Hay gente que camina por su vida y sus pasos son sencillos, sobre una superficie esponjosa, se dirijan a donde se dirijan. Hay gente, en cambio, que no vive: nacen muertos y van muriendo un poco cada día, hasta la desaparición final. Todo esto ella lo sabía muy bien.

Para ella, nada había cambiado en 10 años. Si acaso, sólo a peor. No era más guapa que entonces, evidentemente, y se sentía vieja, y tal vez ya lo era. Las oportunidades de conseguir algo, algo, lo que fuese, se agotaban a pasos agigantados, se agostaban como rosas en el desierto.

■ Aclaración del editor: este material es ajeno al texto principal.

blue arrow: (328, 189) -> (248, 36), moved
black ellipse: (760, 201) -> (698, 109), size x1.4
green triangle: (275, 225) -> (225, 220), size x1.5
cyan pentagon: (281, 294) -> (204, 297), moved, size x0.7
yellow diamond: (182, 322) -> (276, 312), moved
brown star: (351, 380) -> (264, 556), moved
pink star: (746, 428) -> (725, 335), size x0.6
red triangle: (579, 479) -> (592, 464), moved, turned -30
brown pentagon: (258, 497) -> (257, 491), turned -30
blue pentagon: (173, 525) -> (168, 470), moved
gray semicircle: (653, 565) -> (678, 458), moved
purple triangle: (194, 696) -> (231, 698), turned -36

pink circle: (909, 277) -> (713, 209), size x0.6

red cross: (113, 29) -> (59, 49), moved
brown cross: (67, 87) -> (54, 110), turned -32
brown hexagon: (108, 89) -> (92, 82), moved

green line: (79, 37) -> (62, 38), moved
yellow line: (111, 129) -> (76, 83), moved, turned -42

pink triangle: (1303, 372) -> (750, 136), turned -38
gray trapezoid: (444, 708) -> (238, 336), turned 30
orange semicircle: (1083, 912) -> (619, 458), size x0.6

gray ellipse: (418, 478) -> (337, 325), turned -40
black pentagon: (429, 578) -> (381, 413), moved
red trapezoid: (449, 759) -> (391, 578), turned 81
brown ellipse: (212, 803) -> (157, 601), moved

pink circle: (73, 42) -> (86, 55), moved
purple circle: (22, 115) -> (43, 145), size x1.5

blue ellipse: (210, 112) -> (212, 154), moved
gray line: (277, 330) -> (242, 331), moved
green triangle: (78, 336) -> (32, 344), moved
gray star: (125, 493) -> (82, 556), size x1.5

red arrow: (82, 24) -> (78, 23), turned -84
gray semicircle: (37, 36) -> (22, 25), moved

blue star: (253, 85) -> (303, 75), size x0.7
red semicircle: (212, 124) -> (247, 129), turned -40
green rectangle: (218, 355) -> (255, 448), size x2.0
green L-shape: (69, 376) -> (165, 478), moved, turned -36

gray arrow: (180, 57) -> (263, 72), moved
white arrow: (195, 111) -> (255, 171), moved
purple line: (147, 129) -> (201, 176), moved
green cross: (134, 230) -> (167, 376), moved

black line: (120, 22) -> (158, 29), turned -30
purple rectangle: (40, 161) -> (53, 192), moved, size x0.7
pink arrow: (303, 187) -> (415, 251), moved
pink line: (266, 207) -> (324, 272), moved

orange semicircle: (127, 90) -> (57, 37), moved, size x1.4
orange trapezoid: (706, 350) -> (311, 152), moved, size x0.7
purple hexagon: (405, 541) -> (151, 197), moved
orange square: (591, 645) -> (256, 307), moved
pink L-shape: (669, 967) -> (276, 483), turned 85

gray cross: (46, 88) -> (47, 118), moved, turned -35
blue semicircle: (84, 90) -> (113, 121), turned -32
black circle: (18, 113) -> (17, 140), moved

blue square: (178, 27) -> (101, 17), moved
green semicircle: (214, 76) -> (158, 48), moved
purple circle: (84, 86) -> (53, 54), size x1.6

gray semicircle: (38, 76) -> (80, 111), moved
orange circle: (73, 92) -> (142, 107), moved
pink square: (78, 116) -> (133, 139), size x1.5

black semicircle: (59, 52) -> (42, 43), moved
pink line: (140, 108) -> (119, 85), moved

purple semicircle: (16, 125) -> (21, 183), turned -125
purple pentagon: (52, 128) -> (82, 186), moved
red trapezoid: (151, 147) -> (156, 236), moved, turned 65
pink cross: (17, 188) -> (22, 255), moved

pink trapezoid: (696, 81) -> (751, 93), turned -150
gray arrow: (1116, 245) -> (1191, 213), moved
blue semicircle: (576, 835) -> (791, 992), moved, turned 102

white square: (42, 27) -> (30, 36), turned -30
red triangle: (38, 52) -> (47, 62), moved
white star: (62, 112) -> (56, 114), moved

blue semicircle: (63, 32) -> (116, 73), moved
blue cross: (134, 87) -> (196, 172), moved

Le había amado sin conocerle, sin razón tal vez, leyéndole como a uno de esos libros cuyas solapas estudias en las librerías y de pronto, sin más, comprendes que están contado la historia de tu vida. O la historia verdadera de lo que habría podido ser tu vida. Y necesitas que te pertenezcan

O tal vez fue la mirada de radiante intensidad de sus ojos, o aquella sonrisa contagiosa de dientes torcidos, que decían: Vive. No hay nada lo suficientemente espantoso que te lo pueda impedir. Pero eso tampoco era cierto.

Era igual… Nada había servido de nada.

Se levantó, dispuesta a hacer frente, como siempre, a las obligaciones de su día, mientras miraba aquella casa desmantelada que no sabía hasta cuándo podría conservar. Se volvió hacia la cama, y le dijo: Hasta la noche, mi querido Rubén. Qué pena que mi único consuelo sea soñar con un hombre que ya he olvidado. Y añorar un tiempo en el que tampoco fui feliz.